[Top][All Lists]
[Date Prev][Date Next][Thread Prev][Thread Next][Date Index][Thread Index]
Re: bidi properties from uniprop tables
From: |
Kenichi Handa |
Subject: |
Re: bidi properties from uniprop tables |
Date: |
Sat, 20 Aug 2011 21:42:20 +0900 |
In article <address@hidden>, Eli Zaretskii <address@hidden> writes:
> > Since Bidi_Class is only used in this algorithm (and explicit property
> > lookups) AFAIK
> That's not true, it is also used in regexp search by category. So we
> should decide whether to assign these types in the uniprop table, or
> have a fallback for them in bidi.c. Any opinions? Handa-san?
As I'm on vacation now, I can't access the source of Emacs,
but I remember that there's a place in an element of
unidata-SOMETHING-alist (I don't remember what SOMETHING is)

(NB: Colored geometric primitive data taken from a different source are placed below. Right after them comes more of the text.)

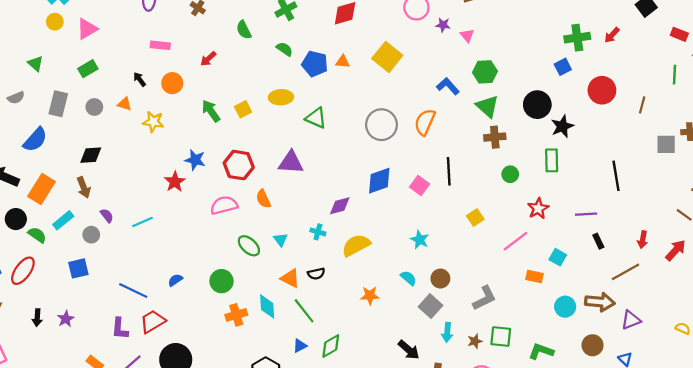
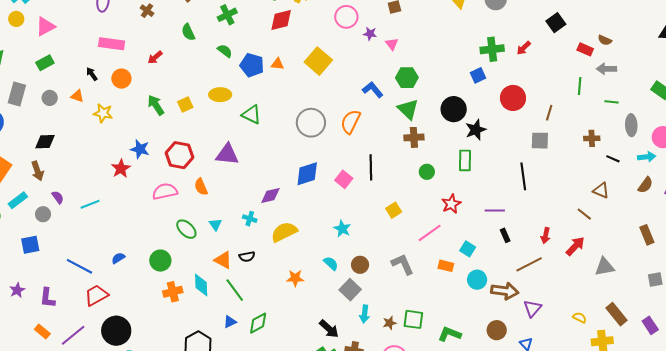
pink rectangle: (160, 45) -> (112, 44), size x1.4
gray square: (666, 144) -> (540, 141), moved
gray L-shape: (484, 298) -> (403, 264), moved, turned -90
cyan circle: (565, 307) -> (477, 280), moved
purple triangle: (631, 320) -> (532, 308), turned -30
purple L-shape: (120, 329) -> (47, 298), moved

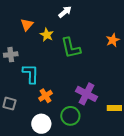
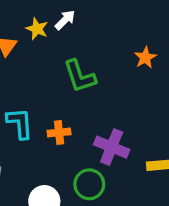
yellow star: (47, 35) -> (37, 29), moved
orange cross: (45, 96) -> (59, 133), moved, turned 32

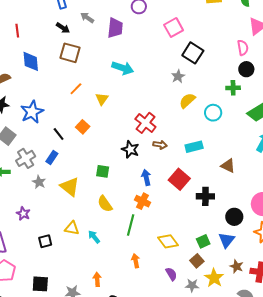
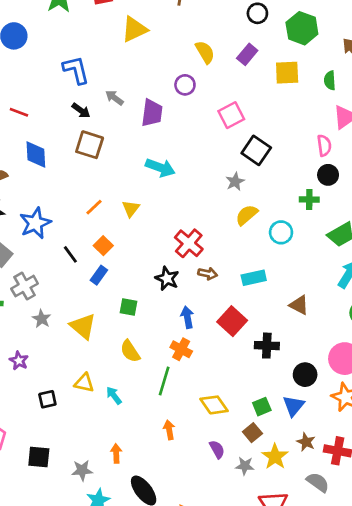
red line: (17, 31) -> (19, 112), turned -64
orange line: (76, 89) -> (94, 207), moved
blue rectangle: (52, 157) -> (99, 275), moved

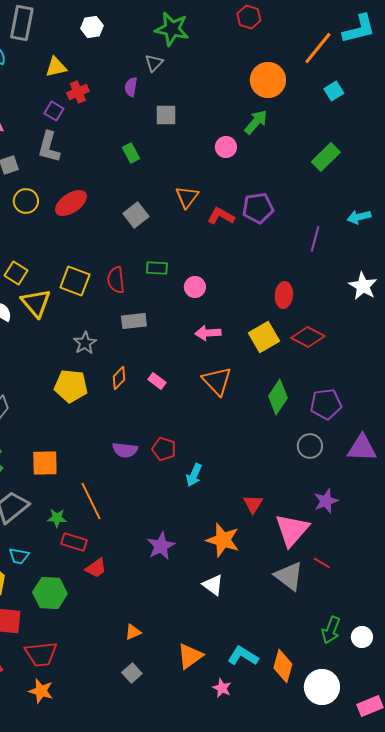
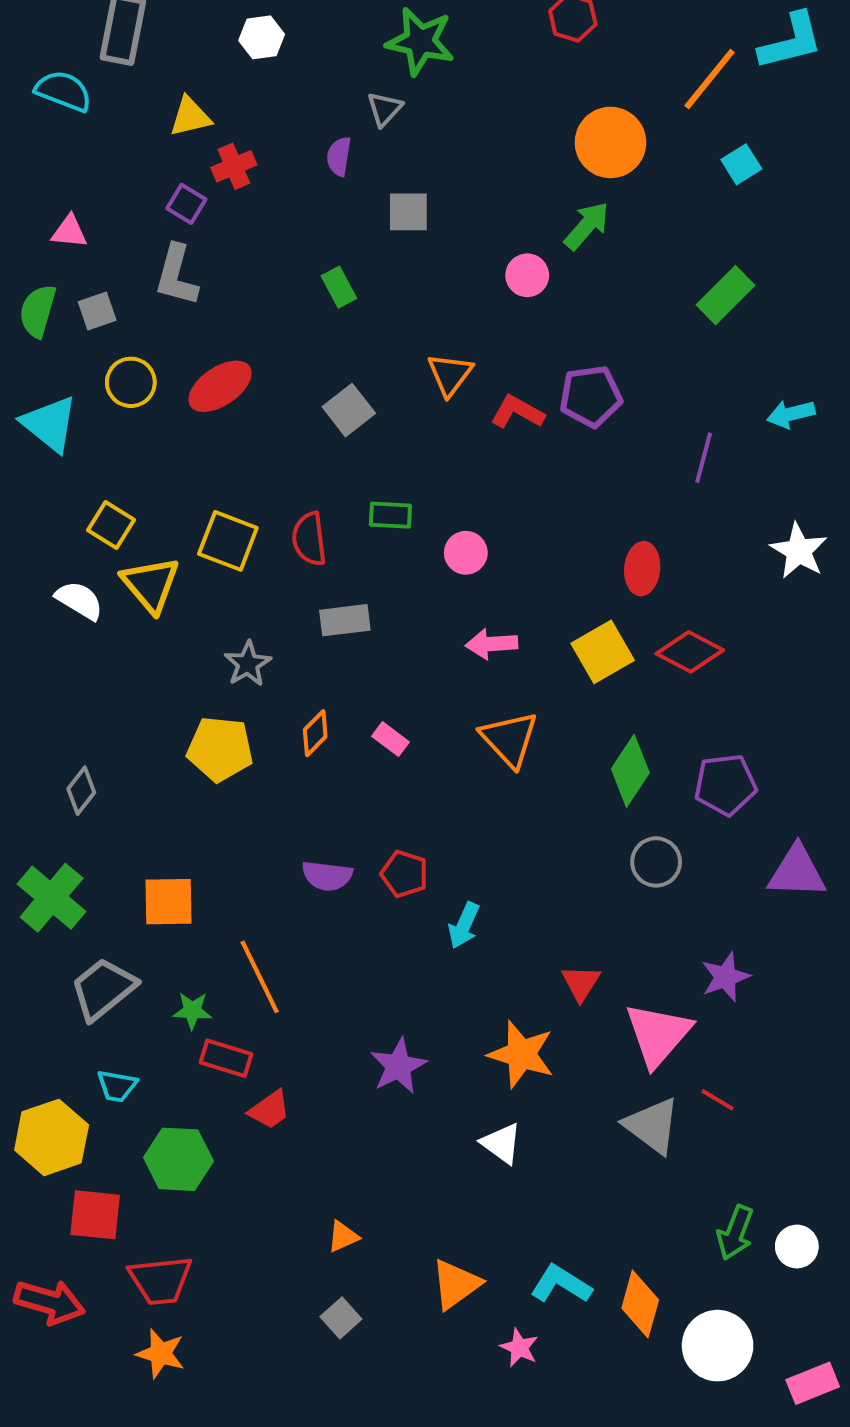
gray circle: (310, 446) -> (656, 862), moved

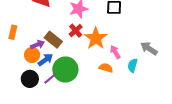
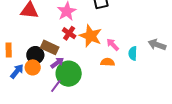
purple arrow: (37, 45) -> (57, 63), moved
gray arrow: (149, 48) -> (157, 45), moved
blue arrow: (45, 60) -> (17, 71), moved
black circle: (30, 79) -> (35, 55), moved

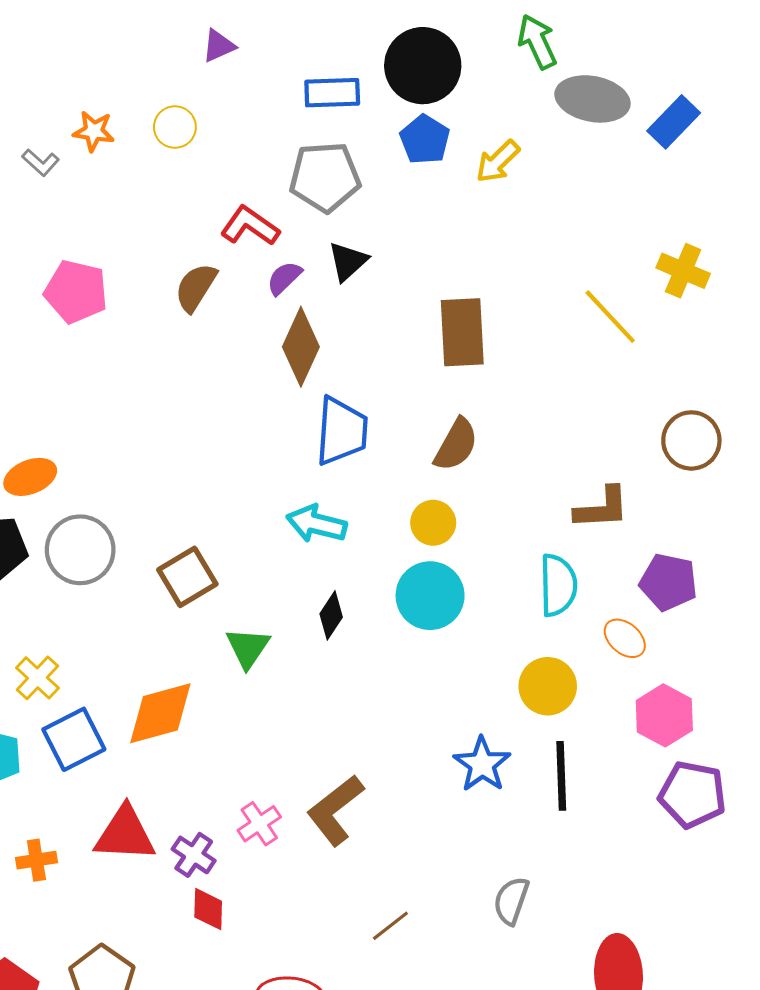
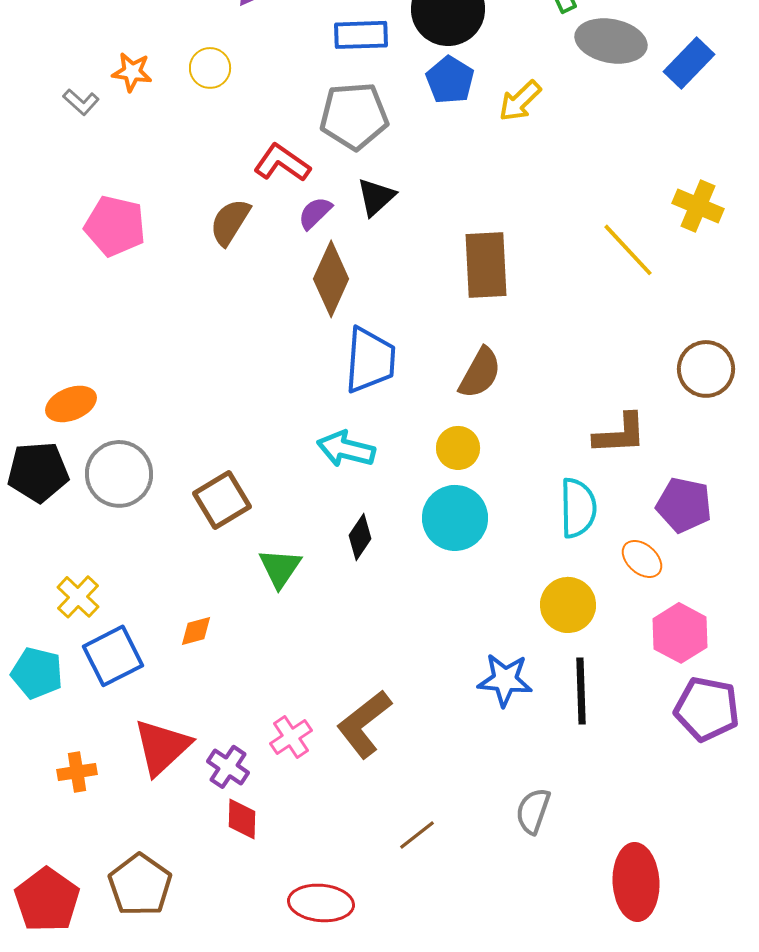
orange diamond: (160, 713) -> (196, 631), size x0.5
blue star: (482, 764) -> (505, 680), turned -30
red triangle: (125, 834) -> (162, 747), turned -46

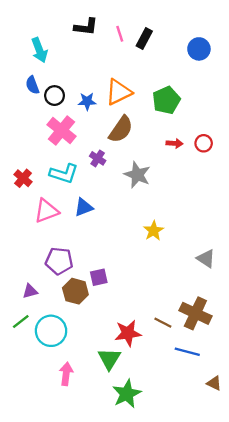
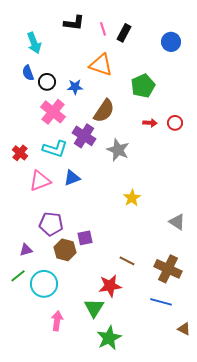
orange triangle: (119, 92) -> (101, 65), moved, turned 45
purple cross: (98, 158) -> (84, 136), size x1.6
brown line: (163, 323) -> (127, 261), moved

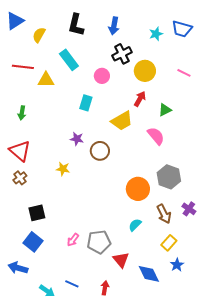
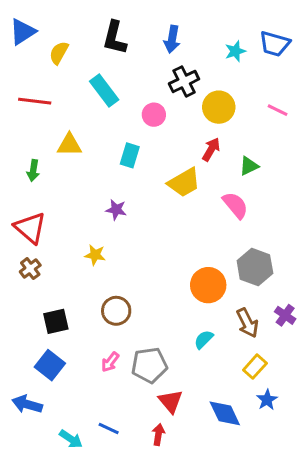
yellow triangle: (46, 80) -> (69, 145), moved
brown circle: (100, 151) -> (116, 311), moved
red triangle: (121, 260) -> (170, 401), moved

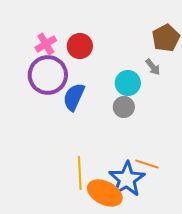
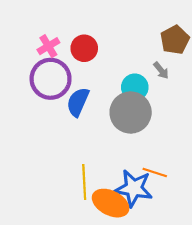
gray circle: (124, 107) -> (131, 112), size x1.8
blue star: (127, 179) -> (134, 188), turned -30

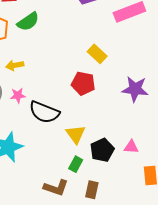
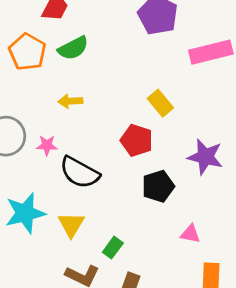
yellow arrow: (15, 65) -> (70, 101), moved
yellow triangle: (76, 134) -> (71, 225), moved
black pentagon: (102, 150) -> (158, 186), moved

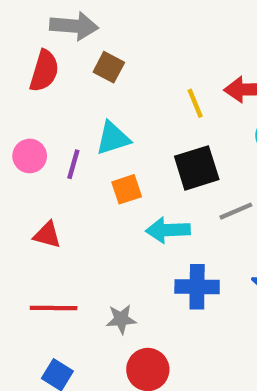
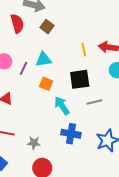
red semicircle: (44, 71) -> (17, 23), turned -42
orange square: (127, 189) -> (46, 84), turned 32
cyan arrow: (168, 230) -> (62, 106), turned 48

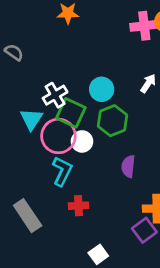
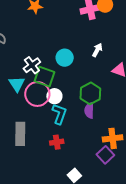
green hexagon: (113, 121) -> (90, 93), moved
cyan L-shape: (62, 171) -> (59, 114), moved
gray rectangle: (28, 216) -> (20, 134), moved, turned 40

to specify the default property value. So, it should be
easy to fix the default value if it is a simple one.
But, the current code doesn't handle the non-simple default
value as below.
> > it seems reasonable to me that get-char-code-property
> > et amis should return the "strong type" specified by DerivedBIDI
> > (which is LTR it seems, but you should check that).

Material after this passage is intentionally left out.